A esta geografia orográfica, corresponde também outra geografia humana, social e também urbanística. Enquanto na zona norte a vida fervilha, com as pequenas lojas porta sim porta não, com as oficinas artesanais, tipografias de longa tradição ramificações dos jornais implantados, tascas de comer e conviver, com a população modesta mas laboriosa, nas zonas em declive voltadas ao Tejo o movimento diminui, e as habitações são de maior porte para usufruirem a vista do Tejo, com o Miradouro de Santa Catarina como remate. É toda ela uma freguesia em mutação, polo de novas actividades, que vão descaracterizando porque não se inserem na sua tradição, gerando conflitos de relacionamento entre habitantes e fruidores do meio popular. Que o bom senso compatibilize e estabilize e, portanto, harmonize a relação, no bom sentido cultural, com novas formas de estar e viver numa sociedade equilibrada.

 

III Centenário do Nascimento do Marquês de Pombal

Para azar de uns e sorte de outros, a 13 de Maio de 1699 nasceu Sebastião José de Carvalho e Melo, que a história consagrou sob o título de Marquês de Pombal. O acontecimento deu-se nas casas familiares na então Rua Formosa, hoje do Século, na freguesia das Mercês, em cuja igreja, agora transformada em esquadra de polícia, foi baptizado em simples cerimónia familiar. Lá estaria o avô homónimo, velho morgado da Rua Formosa, o pai, Manuel de Carvalho e Ataíde, capitão de cavalos e delirante genealogista, a mãe, D. Teresa de Mendonça, filha do Almada, morgado dos Olivais, e, sobretudo, seu tio, Paulo de Carvalho e Ataíde, arcipreste da patriarcal e figura política influente, que muito terá contribuído para a carreira lenta mas segura do jovem que rapidamente deu de si sinais promissores.

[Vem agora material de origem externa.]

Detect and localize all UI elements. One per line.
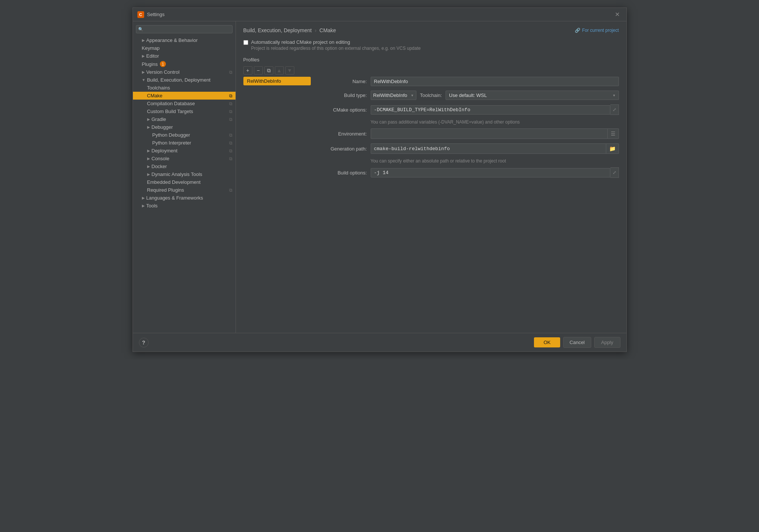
sidebar-item-compilation-database[interactable]: Compilation Database ⧉ [133, 100, 236, 107]
sidebar-item-appearance[interactable]: ▶ Appearance & Behavior [133, 36, 236, 44]
sidebar-item-tools[interactable]: ▶ Tools [133, 202, 236, 210]
sidebar-item-label: Plugins [142, 61, 158, 67]
move-down-button[interactable]: ▼ [285, 66, 294, 75]
build-type-label: Build type: [318, 92, 367, 98]
build-options-expand-button[interactable]: ⤢ [610, 167, 619, 178]
expand-icon: ▼ [142, 78, 146, 82]
expand-icon: ▶ [147, 156, 150, 161]
expand-icon: ▶ [142, 204, 145, 208]
build-type-row: Build type: RelWithDebInfo Toolchain: Us… [318, 91, 619, 100]
sidebar-item-label: Build, Execution, Deployment [147, 77, 210, 83]
cmake-options-input[interactable] [371, 105, 610, 115]
copy-icon: ⧉ [229, 117, 233, 122]
help-button[interactable]: ? [139, 338, 149, 347]
sidebar-item-keymap[interactable]: Keymap [133, 44, 236, 52]
profiles-list: RelWithDebInfo [243, 77, 311, 182]
toolchain-select-wrapper: Use default: WSL [446, 91, 619, 100]
profile-item-relwithdebinfo[interactable]: RelWithDebInfo [243, 77, 311, 85]
build-options-input[interactable] [371, 168, 610, 177]
plugins-badge: 1 [160, 61, 166, 67]
close-button[interactable]: ✕ [613, 10, 622, 19]
sidebar-item-label: Dynamic Analysis Tools [152, 171, 203, 177]
copy-profile-button[interactable]: ⧉ [264, 66, 273, 75]
sidebar-item-deployment[interactable]: ▶ Deployment ⧉ [133, 147, 236, 155]
copy-icon: ⧉ [229, 148, 233, 153]
sidebar-item-docker[interactable]: ▶ Docker [133, 162, 236, 170]
cmake-options-row: CMake options: ⤢ [318, 104, 619, 115]
expand-icon: ▶ [142, 70, 145, 74]
dialog-footer: ? OK Cancel Apply [133, 333, 626, 352]
environment-label: Environment: [318, 131, 367, 137]
copy-icon: ⧉ [229, 109, 233, 114]
title-bar: C Settings ✕ [133, 8, 626, 21]
sidebar-item-python-interpreter[interactable]: Python Interpreter ⧉ [133, 139, 236, 147]
auto-reload-label: Automatically reload CMake project on ed… [251, 39, 421, 45]
auto-reload-checkbox[interactable] [243, 40, 248, 45]
sidebar-item-python-debugger[interactable]: Python Debugger ⧉ [133, 131, 236, 139]
sidebar-item-label: Appearance & Behavior [146, 37, 198, 43]
sidebar-item-custom-build-targets[interactable]: Custom Build Targets ⧉ [133, 107, 236, 115]
copy-icon: ⧉ [229, 70, 233, 75]
copy-icon: ⧉ [229, 101, 233, 106]
sidebar-item-version-control[interactable]: ▶ Version Control ⧉ [133, 68, 236, 76]
expand-icon: ▶ [147, 149, 150, 153]
sidebar-item-console[interactable]: ▶ Console ⧉ [133, 155, 236, 162]
for-current-project-link[interactable]: 🔗 For current project [575, 28, 619, 33]
sidebar-item-editor[interactable]: ▶ Editor [133, 52, 236, 60]
sidebar-item-label: Version Control [146, 69, 180, 75]
add-profile-button[interactable]: + [243, 66, 252, 75]
remove-profile-button[interactable]: − [254, 66, 263, 75]
generation-path-input[interactable] [371, 143, 606, 154]
expand-icon: ▶ [142, 54, 145, 58]
auto-reload-labels: Automatically reload CMake project on ed… [251, 39, 421, 51]
search-input[interactable] [136, 25, 233, 33]
dialog-content: 🔍 ▶ Appearance & Behavior Keymap ▶ Edito… [133, 21, 626, 333]
auto-reload-row: Automatically reload CMake project on ed… [243, 39, 619, 51]
sidebar-item-build-execution[interactable]: ▼ Build, Execution, Deployment [133, 76, 236, 84]
sidebar-item-label: Debugger [152, 124, 173, 130]
cmake-options-expand-button[interactable]: ⤢ [610, 104, 619, 115]
sidebar-item-required-plugins[interactable]: Required Plugins ⧉ [133, 186, 236, 194]
profiles-area: RelWithDebInfo Name: Build type: [243, 77, 619, 182]
sidebar-item-label: Docker [152, 164, 167, 169]
copy-icon: ⧉ [229, 188, 233, 193]
generation-path-browse-button[interactable]: 📁 [606, 143, 619, 154]
sidebar-item-label: Console [152, 156, 170, 161]
build-options-label: Build options: [318, 170, 367, 176]
sidebar-item-gradle[interactable]: ▶ Gradle ⧉ [133, 115, 236, 123]
cmake-options-hint: You can pass additional variables (-DVAR… [371, 119, 619, 125]
cancel-button[interactable]: Cancel [563, 337, 591, 348]
sidebar-item-cmake[interactable]: CMake ⧉ [133, 92, 236, 100]
title-bar-left: C Settings [137, 11, 165, 18]
environment-input[interactable] [371, 128, 608, 139]
sidebar-item-toolchains[interactable]: Toolchains [133, 84, 236, 92]
sidebar-item-languages-frameworks[interactable]: ▶ Languages & Frameworks [133, 194, 236, 202]
main-content: Build, Execution, Deployment › CMake 🔗 F… [236, 21, 626, 333]
name-input[interactable] [371, 77, 619, 86]
expand-icon: ▶ [147, 164, 150, 168]
cmake-options-label: CMake options: [318, 107, 367, 113]
apply-button[interactable]: Apply [594, 337, 620, 348]
build-options-input-wrapper: ⤢ [371, 167, 619, 178]
move-up-button[interactable]: ▲ [275, 66, 284, 75]
generation-path-input-wrapper: 📁 [371, 143, 619, 154]
sidebar-item-debugger[interactable]: ▶ Debugger [133, 123, 236, 131]
sidebar: 🔍 ▶ Appearance & Behavior Keymap ▶ Edito… [133, 21, 236, 333]
toolchain-label: Toolchain: [420, 92, 442, 98]
sidebar-item-dynamic-analysis[interactable]: ▶ Dynamic Analysis Tools [133, 170, 236, 178]
environment-edit-button[interactable]: ☰ [608, 128, 619, 139]
ok-button[interactable]: OK [534, 337, 560, 347]
copy-icon: ⧉ [229, 140, 233, 146]
environment-row: Environment: ☰ [318, 128, 619, 139]
sidebar-item-plugins[interactable]: Plugins 1 [133, 60, 236, 68]
toolchain-select[interactable]: Use default: WSL [446, 91, 619, 100]
breadcrumb-parent: Build, Execution, Deployment [243, 27, 312, 33]
sidebar-item-label: Deployment [152, 148, 177, 153]
sidebar-item-label: Compilation Database [147, 101, 195, 106]
generation-path-hint: You can specify either an absolute path … [371, 158, 619, 164]
sidebar-item-embedded-dev[interactable]: Embedded Development [133, 178, 236, 186]
sidebar-item-label: Tools [146, 203, 158, 209]
search-box[interactable]: 🔍 [136, 25, 233, 33]
name-label: Name: [318, 79, 367, 84]
build-type-select[interactable]: RelWithDebInfo [371, 91, 416, 100]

Pouco se sabe da sua juventude, envolta na lenda de um rapaz corpulento e azougado, o Carvalhão de alcunha, que não hesitou em raptar uma jovem viúva aristocrata para mostrar, desde logo, que não o assustavam nem a rigidez da sólida arrumação social vigente, nem a prossecução dos gestos necessários para levar a bom termo as ideias que se lhe metiam na cabeça. Decerto, desses anos lhe ficou um conhecimento seguro da sua cidade e talvez a consciência de que muito haveria nela para mudar.

Com os horizontes polidos pelas estadias londrina e vienense, Sebastião José regressa a Lisboa para ascender ao poder em 1750, na idade já madura de um cinquentão que temperara a ousadia juvenil com o cálculo bem medido de quem sabe coser as linhas para atingir o que quer. Bafejado pela natureza, soube utilizar a tragédia do terramoto de 1755 como alavanca de um poder que permitiu reformular estruturas mentais, pela transformação radical do cenário urbano em que elas se passariam a movimentar. A nova cidade, arrumada e esclarecida, que pôs de pé, criando as condições para que uma brilhante escola de engenheiros desse a medida de si mesma, é um marco revolucionário na concepção do espaço urbano lisboeta, que ainda hoje nos condiciona dia-a-dia os movimentos e nos define os parâmetros da própria ideia de cidade. Se outras realizações não se lhe devessem, bastaria esta revolução citadina para que Lisboa saúde esse primeiro choro de há exactamente trezentos anos, início de uma caminhada difícil e contraditória que ainda se repercute nas paredes consistentes que em boa hora o seu sonho ergueu.

José Sarmento, Agenda Cultural de Lisboa - CML (Maio de 1999).